Please say how many lines in the records below contain the word "Постельное". Give the number and nothing more.

* * * *

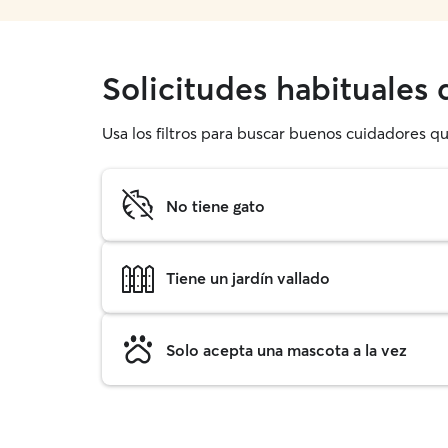
Solicitudes habituales
Usa los filtros para buscar buenos cuidadores q
No tiene gato
Tiene un jardín vallado
Solo acepta una mascota a la vez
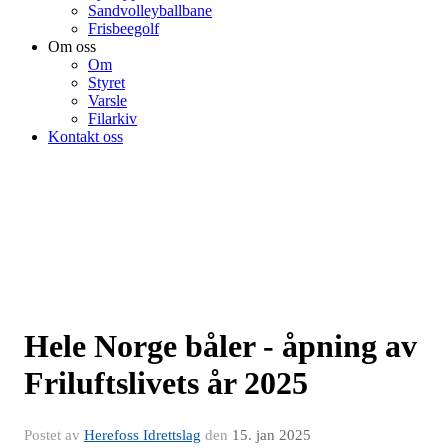
Sandvolleyballbane
Frisbeegolf
Om oss
Om
Styret
Varsle
Filarkiv
Kontakt oss
Hele Norge båler - åpning av
Friluftslivets år 2025
Postet av
Herefoss Idrettslag
den
15. jan 2025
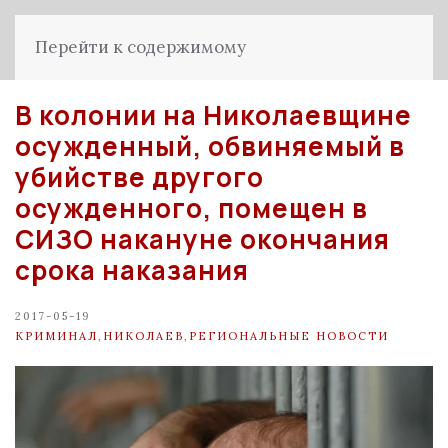
Перейти к содержимому
В колонии на Николаевщине
осужденный, обвиняемый в
убийстве другого
осужденного, помещен в
СИЗО накануне окончания
срока наказания
2017-05-19
КРИМИНАЛ
,
НИКОЛАЕВ
,
РЕГИОНАЛЬНЫЕ НОВОСТИ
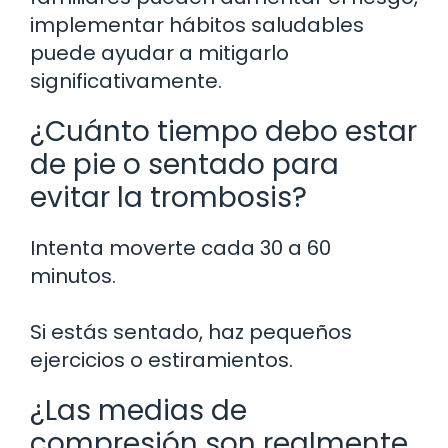
implementar hábitos saludables
puede ayudar a mitigarlo
significativamente.
¿Cuánto tiempo debo estar
de pie o sentado para
evitar la trombosis?
Intenta moverte cada 30 a 60
minutos.
Si estás sentado, haz pequeños
ejercicios o estiramientos.
¿Las medias de
compresión son realmente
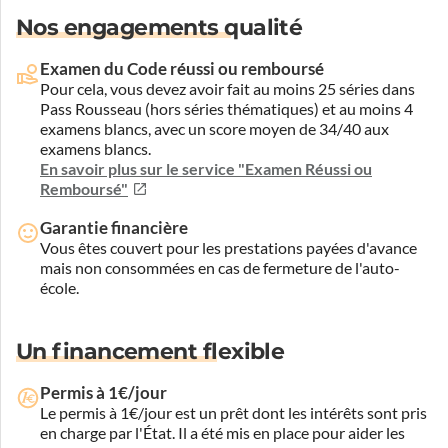
Nos engagements qualité
Examen du Code réussi ou remboursé
Pour cela, vous devez avoir fait au moins 25 séries dans
Pass Rousseau (hors séries thématiques) et au moins 4
examens blancs, avec un score moyen de 34/40 aux
examens blancs.
En savoir plus sur le service "Examen Réussi ou
Remboursé"
Garantie financière
Vous êtes couvert pour les prestations payées d'avance
mais non consommées en cas de fermeture de l'auto-
école.
Un financement flexible
Permis à 1€/jour
Le permis à 1€/jour est un prêt dont les intérêts sont pris
en charge par l'État. Il a été mis en place pour aider les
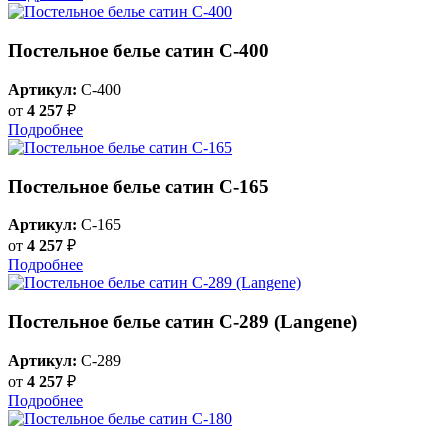
Постельное белье сатин С-400
Артикул:
C-400
от
4 257
₽
Подробнее
Постельное белье сатин С-165
Артикул:
C-165
от
4 257
₽
Подробнее
Постельное белье сатин С-289 (Langene)
Артикул:
C-289
от
4 257
₽
Подробнее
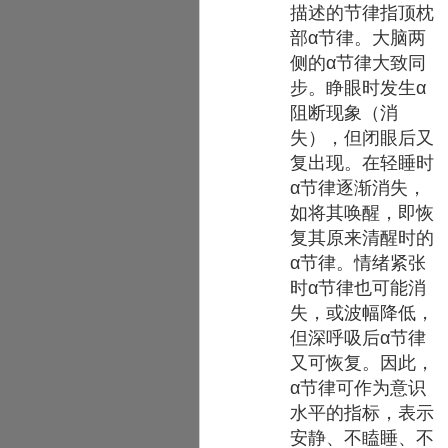
描述的节律指顶枕
部α节律。大脑两
侧的α节律大致同
步。睁眼时发生α
阻断现象（消
失），但闭眼后又
复出现。在轻睡时
α节律逐渐消失，
如将其唤醒，即恢
复其原来清醒时的
α节律。情绪紧张
时α节律也可能消
失，或波幅降低，
但深呼吸后α节律
又可恢复。因此，
α节律可作为意识
水平的指标，表示
安静、不瞌睡、不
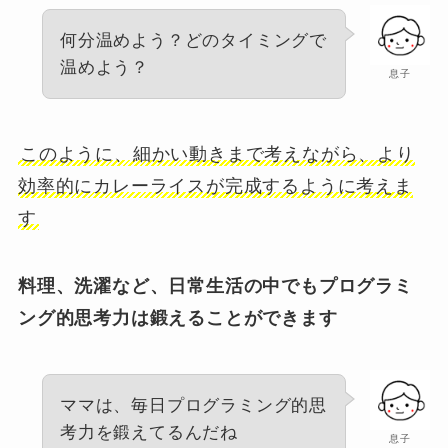
何分温めよう？どのタイミングで
温めよう？
息子
このように、細かい動きまで考えながら、より
効率的にカレーライスが完成するように考えま
す
料理、洗濯など、日常生活の中でもプログラミ
ング的思考力は鍛えることができます
ママは、毎日プログラミング的思
考力を鍛えてるんだね
息子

* * * *

Exercise result: 3